Announcing the 2013 Finalists for the John W. Campbell Memorial Award! is pleased to announce that the Center for the Study of Science Fiction at the University of Kansas has revealed the 2013 finalists for the John W. Campbell Memorial Award for the best novel of the year. The nominees include three Tor novels: Existence, by David Brin, The Rapture of the Nerds, by Cory Doctorow and Charles Stross, and The Fractal Prince by Hannu Rajaniemi. Congratulations to them, and to all the other nominees! You can see the full announcement below.

Nominees for the John W. Campbell Memorial Award:

  • The Hydrogen Sonata, by Iain M. Banks
  • Any Day Now, by Terry Bisson
  • Existence, by David Brin
  • The Rapture of the Nerds, by Cory Doctorow and Charles Stross
  • Empty Space, by M. John Harrison
  • Intrusion, by Ken MacLeod
  • Railsea, by China Miéville
  • The Fractal Prince, by Hannu Rajaniemi
  • Blue Remembered Earth, by Alastair Reynolds
  • Jack Glass: The Story of a Murderer, by Adam Roberts
  • 2312, by Kim Stanley Robinson
  • Slow Apocalypse, by John Varley
  • Alif the Unseen, by G. Willow Wilson

The Campbell Award is one of the major annual awards for science fiction. The first Campbell Award was presented at the Illinois Institute of Technology in 1973. Since then the Award has been presented in various parts of the world: at California State University at Fullerton; at St. John’s College, Oxford; at the World SF Writers Conference in Dublin; in Stockholm; at the World SF meeting in Dublin again; the University of Kansas; and in a joint event with the SFRA Convention in Kansas City in 2007.

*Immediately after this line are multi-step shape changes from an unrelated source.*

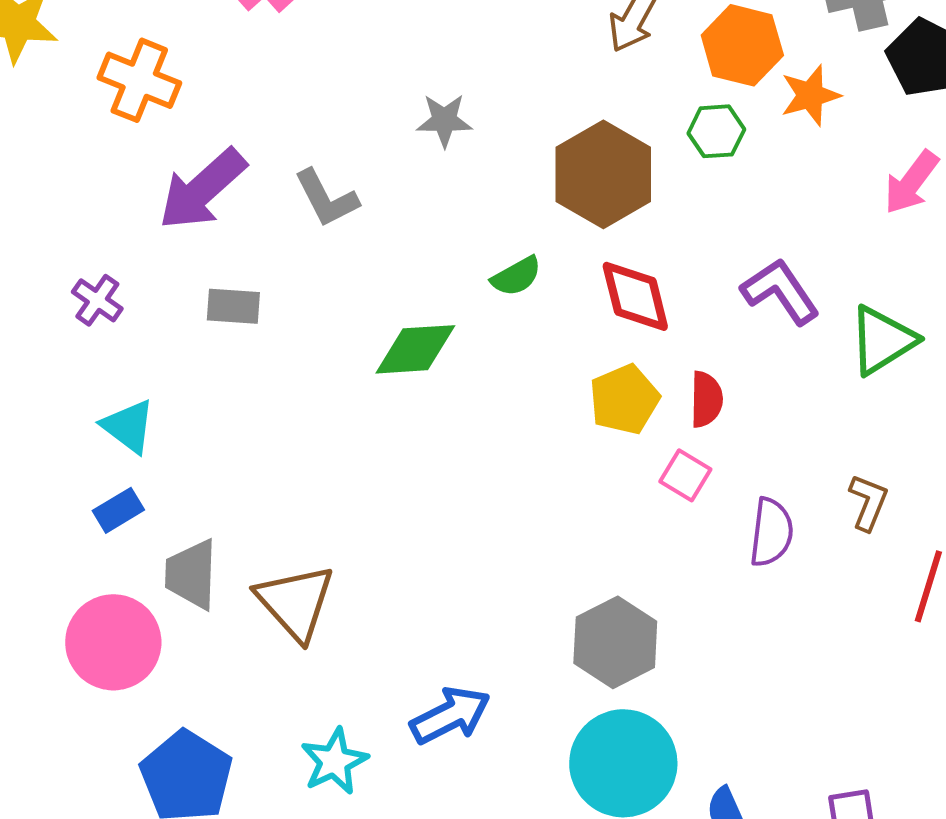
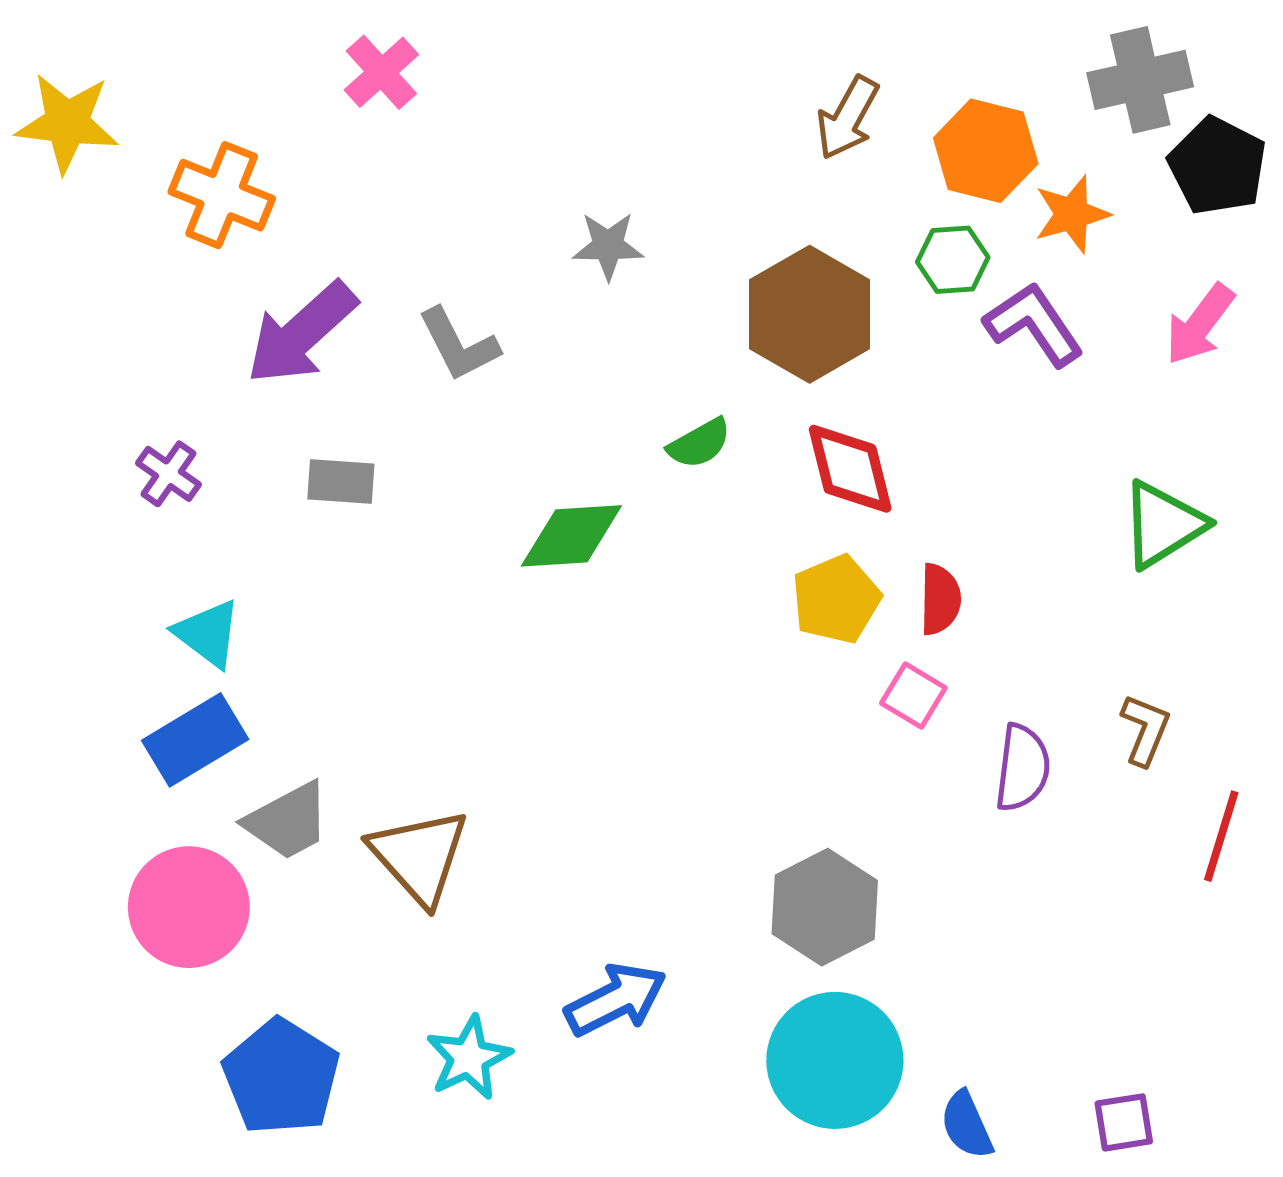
purple L-shape: (780, 291) -> (1034, 324), moved
blue rectangle: (118, 510) -> (195, 740), size x1.6
gray trapezoid: (191, 574) -> (288, 821), turned -120

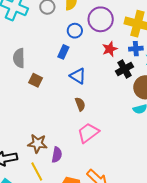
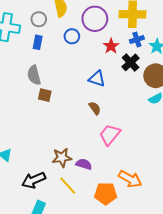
blue rectangle: (63, 52) -> (38, 42), moved
gray semicircle: (19, 58) -> (34, 75), moved
blue triangle: (78, 76) -> (97, 79), moved
purple semicircle: (57, 155) -> (84, 164), turned -70

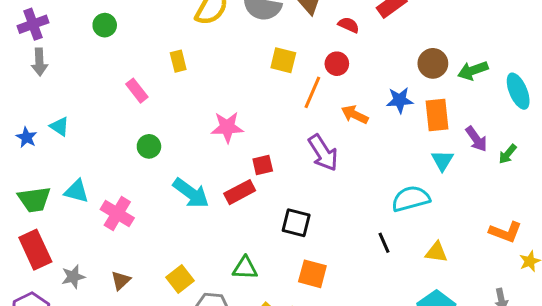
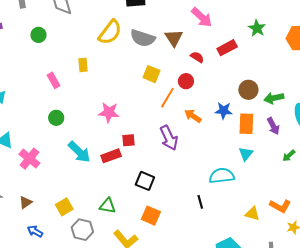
purple arrow: (476, 139) -> (273, 126), moved
yellow triangle: (436, 252) -> (252, 214), moved

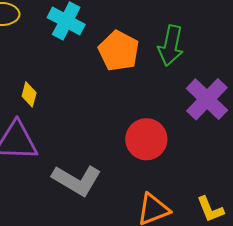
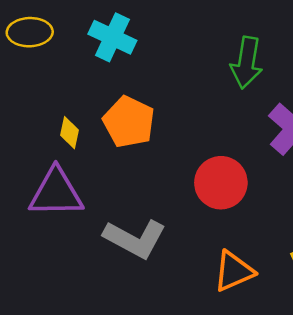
orange pentagon: (119, 51) -> (129, 122), moved

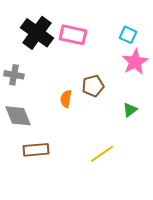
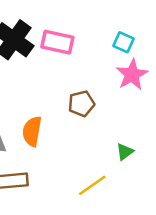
orange semicircle: (66, 99) -> (32, 131), moved, size x1.4
green triangle: (130, 110) -> (125, 152), moved

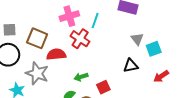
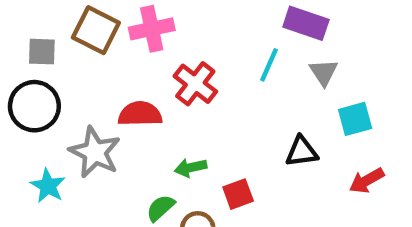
pink cross: (69, 16) -> (152, 29), moved
cyan line: (95, 21) -> (269, 65), moved
brown square: (37, 38) -> (96, 30), moved
gray triangle: (137, 39) -> (324, 72), moved

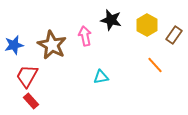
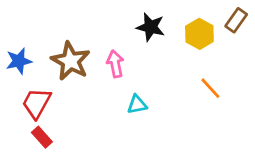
brown rectangle: (174, 35) -> (236, 20), moved
pink arrow: (85, 36) -> (115, 64), moved

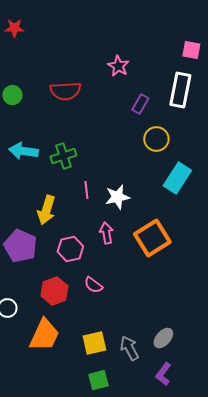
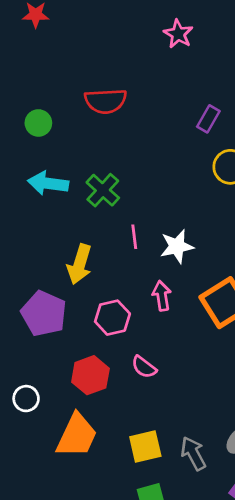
pink star: (118, 66) -> (178, 34), moved
green circle: (12, 95) -> (38, 123), moved
green cross: (63, 156) -> (103, 190), turned -30

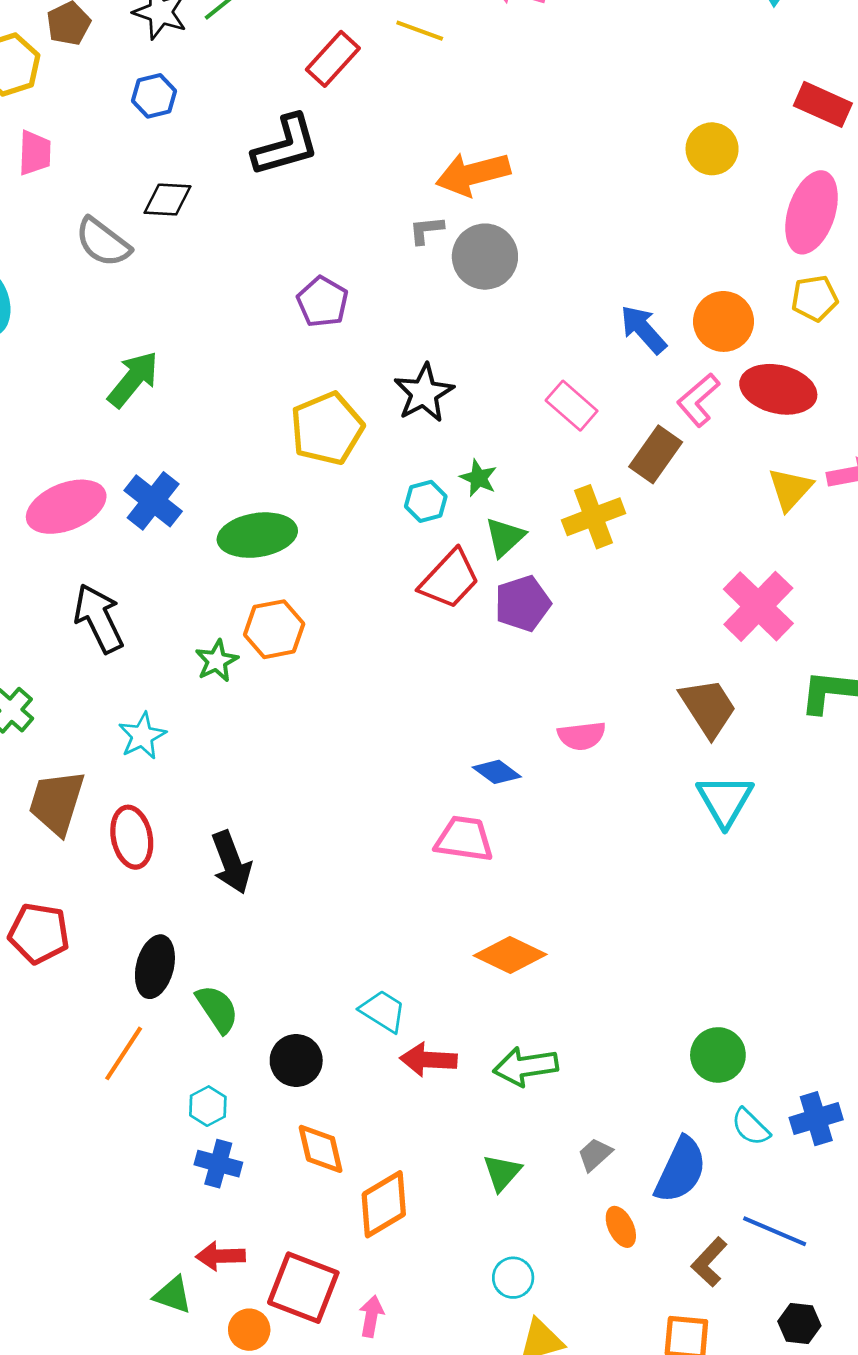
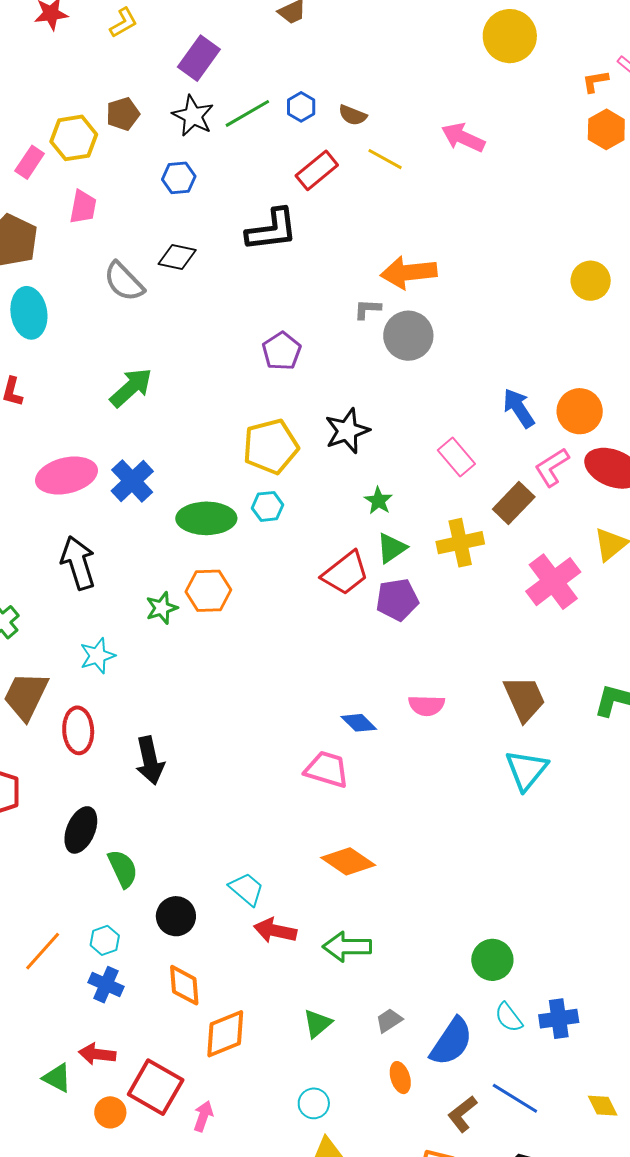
cyan hexagon: (426, 501) -> (268, 506), moved
pink cross: (758, 606) -> (553, 582), moved
orange line: (124, 1053) -> (43, 951), moved

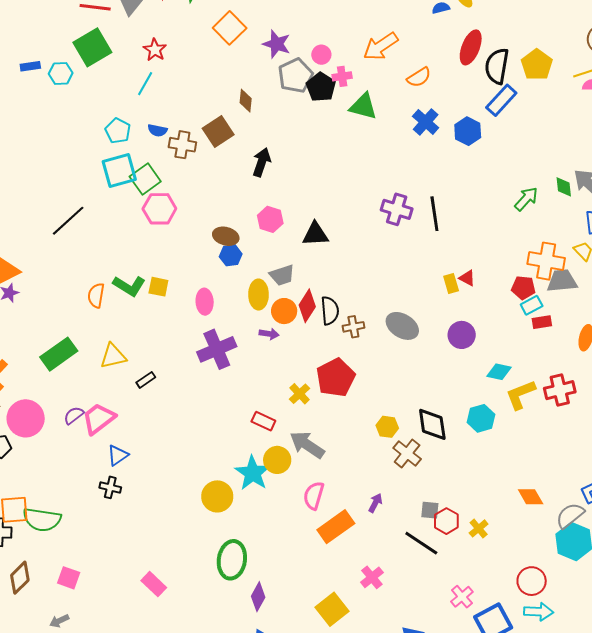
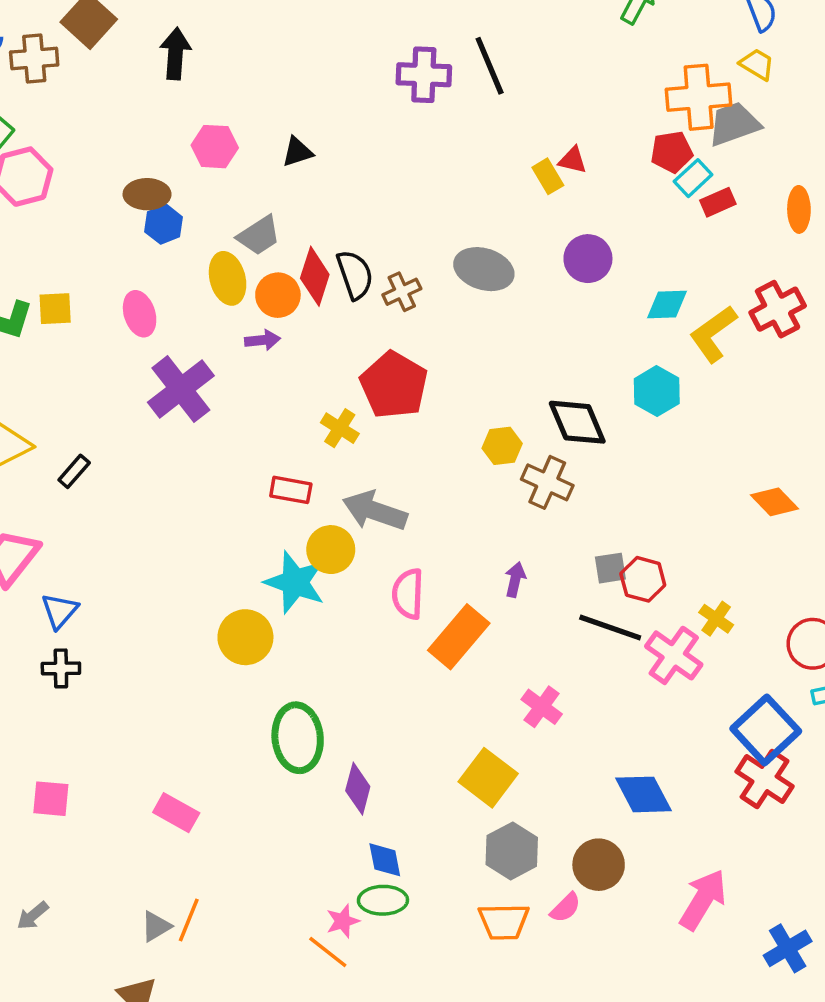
black triangle: (315, 234) -> (297, 152), size x0.7
yellow cross: (479, 528) -> (716, 619), moved
pink square: (69, 578) -> (51, 799), moved
pink cross: (462, 597) -> (674, 655), moved, size x1.4

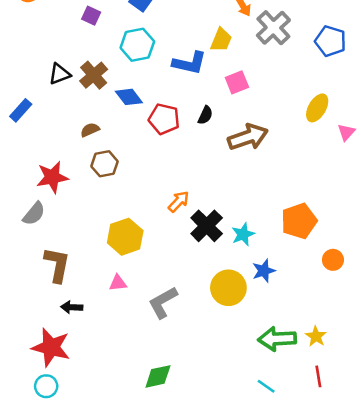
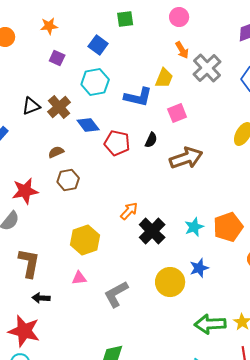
cyan star: (243, 234) -> (194, 227), moved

Since 1979, the Campbell Award has been presented during the Campbell Conference at the University of Kansas in Lawrence, Kansas, as the focal point of a weekend of discussions about the writing, illustration, publishing, teaching, and criticism of science fiction.

The Award was created to honor the late editor of Astounding Science Fiction magazine, now named Analog. Campbell, who edited the magazine from 1937 until his death in 1971, is called by many writers and scholars the father of modern science fiction. Writers and critics Harry Harrison and Brian W. Aldiss established the award in Campbell’s name as a way of continuing his efforts to encourage writers to produce their best possible work.

The Campbell Award differs from most other major awards in the field by being restricted to the novel and by its method of selection. The Hugo Awards are voted on by some thousand of the several thousand members who attend the World Science Fiction Convention, which meets annually at different locations on Labor Day weekend. The Nebula Awards are voted on by some hundred of the nearly three thousand members of the Science Fiction Writers of America and presented at the annual Nebula Award meeting usually held late in the Spring.

The Campbell Award is selected by a committee small enough to discuss among its members all of the nominated novels. The current jury consists of Gregory Benford, Paul Di Filippo, Sheila Finch, James Gunn, Elizabeth Anne Hull, Paul Kincaid, Christopher McKitterick, Pamela Sargent, and T.A. Shippey.

The Award will be presented Friday, June 14, at the Campbell Conference, held at the Oread Hotel in Lawrence, Kansas, June 14-16, 2014.